- _What you will do_
An exact copy of the records is needed; please leave the images out.

- _Records to use_
------------------------------------------------

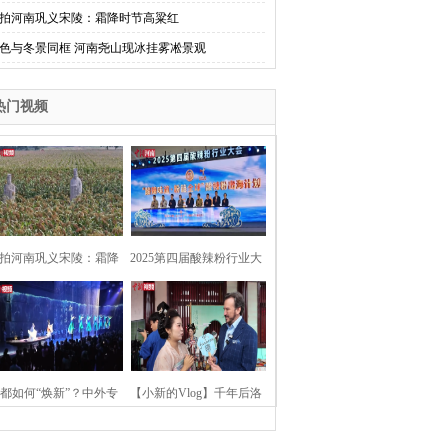
拍河南巩义宋陵：霜降时节高粱红
色与冬景同框 河南尧山现冰挂雾凇景观
热门视频
拍河南巩义宋陵：霜降
2025第四届酸辣粉行业大
时节高粱红
会在河南开封举行
都如何“焕新”？中外专
【小新的Vlog】千年后洛
：洛阳“样本”值得借鉴
阳上阳宫聚“世界各国使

------------------------------------------------

- _Solution to this task_
拍河南巩义宋陵：霜降时节高粱红
色与冬景同框 河南尧山现冰挂雾凇景观
热门视频
拍河南巩义宋陵：霜降
2025第四届酸辣粉行业大
时节高粱红
会在河南开封举行
都如何“焕新”？中外专
【小新的Vlog】千年后洛
：洛阳“样本”值得借鉴
阳上阳宫聚“世界各国使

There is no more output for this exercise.